___ Supplied data

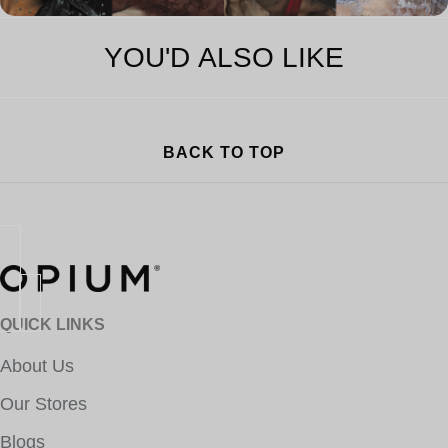
YOU'D ALSO LIKE
BACK TO TOP
QUICK LINKS
About Us
Our Stores
Blogs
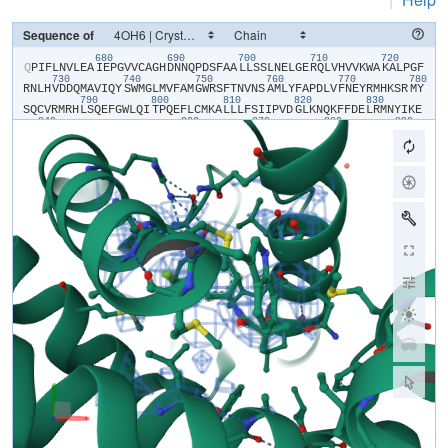
Sequence of
680
690
700
710
720
​Q​
​P​
​I​
​F​
​L​
​N​
​V​
​L​
​E​
​A​
​I​
​E​
​P​
​G​
​V​
​V​
​C​
​A​
​G​
​H​
​D​
​N​
​N​
​Q​
​P​
​D​
​S​
​F​
​A​
​A​
​L​
​L​
​S​
​S​
​L​
​N​
​E​
​L​
​G​
​E​
​R​
​Q​
​L​
​V​
​H​
​V​
​V​
​K​
​W​
​A​
​K​
​A​
​L​
​P​
​G​
​F​
730
740
750
760
770
780
R​
​N​
​L​
​H​
​V​
​D​
​D​
​Q​
​M​
​A​
​V​
​I​
​Q​
​Y​
​S​
​W​
​M​
​G​
​L​
​M​
​V​
​F​
​A​
​M​
​G​
​W​
​R​
​S​
​F​
​T​
​N​
​V​
​N​
​S​
​A​
​M​
​L​
​Y​
​F​
​A​
​P​
​D​
​L​
​V​
​F​
​N​
​E​
​Y​
​R​
​M​
​H​
​K​
​S​
​R​
​M​
​Y​
790
800
810
820
830
S​
​Q​
​C​
​V​
​R​
​M​
​R​
​H​
​L​
​S​
​Q​
​E​
​F​
​G​
​W​
​L​
​Q​
​I​
​T​
​P​
​Q​
​E​
​F​
​L​
​C​
​M​
​K​
​A​
​L​
​L​
​L​
​F​
​S​
​I​
​I​
​P​
​V​
​D​
​G​
​L​
​K​
​N​
​Q​
​K​
​F​
​F​
​D​
​E​
​L​
​R​
​M​
​N​
​Y​
​I​
​K​
​E​
840
860
870
880
890
L​
​D​
​R​
​I​
​I​
​A​
​C​
​K​
​R​
​K​
​N​
​P​
​T​
​S​
​C​
​S​
​R​
​R​
​F​
​Y​
​Q​
​L​
​T​
​K​
​L​
​L​
​D​
​S​
​V​
​Q​
​P​
​I​
​A​
​R​
​E​
​L​
​H​
​Q​
​F​
​A​
​F​
​D​
​L​
​L​
​I​
​K​
​S​
​H​
​M​
​V​
​S​
​V​
​D​
​F​
​P​
​E​
900
910
M​
​M​
​A​
​E​
​I​
​I​
​S​
​V​
​Q​
​V​
​P​
​K​
​I​
​L​
​S​
​G​
​K​
​V​
​K​
​P​
​I​
​Y​
​F​
​H​
​T​
​Q​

______

What this task involves
Pictures aside, retype the material exactly.

Answer to this exercise
YOU'D ALSO LIKE
BACK TO TOP
QUICK LINKS
About Us
Our Stores
Blogs
Sequence of
680
690
700
710
720
​Q​
​P​
​I​
​F​
​L​
​N​
​V​
​L​
​E​
​A​
​I​
​E​
​P​
​G​
​V​
​V​
​C​
​A​
​G​
​H​
​D​
​N​
​N​
​Q​
​P​
​D​
​S​
​F​
​A​
​A​
​L​
​L​
​S​
​S​
​L​
​N​
​E​
​L​
​G​
​E​
​R​
​Q​
​L​
​V​
​H​
​V​
​V​
​K​
​W​
​A​
​K​
​A​
​L​
​P​
​G​
​F​
730
740
750
760
770
780
R​
​N​
​L​
​H​
​V​
​D​
​D​
​Q​
​M​
​A​
​V​
​I​
​Q​
​Y​
​S​
​W​
​M​
​G​
​L​
​M​
​V​
​F​
​A​
​M​
​G​
​W​
​R​
​S​
​F​
​T​
​N​
​V​
​N​
​S​
​A​
​M​
​L​
​Y​
​F​
​A​
​P​
​D​
​L​
​V​
​F​
​N​
​E​
​Y​
​R​
​M​
​H​
​K​
​S​
​R​
​M​
​Y​
790
800
810
820
830
S​
​Q​
​C​
​V​
​R​
​M​
​R​
​H​
​L​
​S​
​Q​
​E​
​F​
​G​
​W​
​L​
​Q​
​I​
​T​
​P​
​Q​
​E​
​F​
​L​
​C​
​M​
​K​
​A​
​L​
​L​
​L​
​F​
​S​
​I​
​I​
​P​
​V​
​D​
​G​
​L​
​K​
​N​
​Q​
​K​
​F​
​F​
​D​
​E​
​L​
​R​
​M​
​N​
​Y​
​I​
​K​
​E​
840
860
870
880
890
L​
​D​
​R​
​I​
​I​
​A​
​C​
​K​
​R​
​K​
​N​
​P​
​T​
​S​
​C​
​S​
​R​
​R​
​F​
​Y​
​Q​
​L​
​T​
​K​
​L​
​L​
​D​
​S​
​V​
​Q​
​P​
​I​
​A​
​R​
​E​
​L​
​H​
​Q​
​F​
​A​
​F​
​D​
​L​
​L​
​I​
​K​
​S​
​H​
​M​
​V​
​S​
​V​
​D​
​F​
​P​
​E​
900
910
M​
​M​
​A​
​E​
​I​
​I​
​S​
​V​
​Q​
​V​
​P​
​K​
​I​
​L​
​S​
​G​
​K​
​V​
​K​
​P​
​I​
​Y​
​F​
​H​
​T​
​Q​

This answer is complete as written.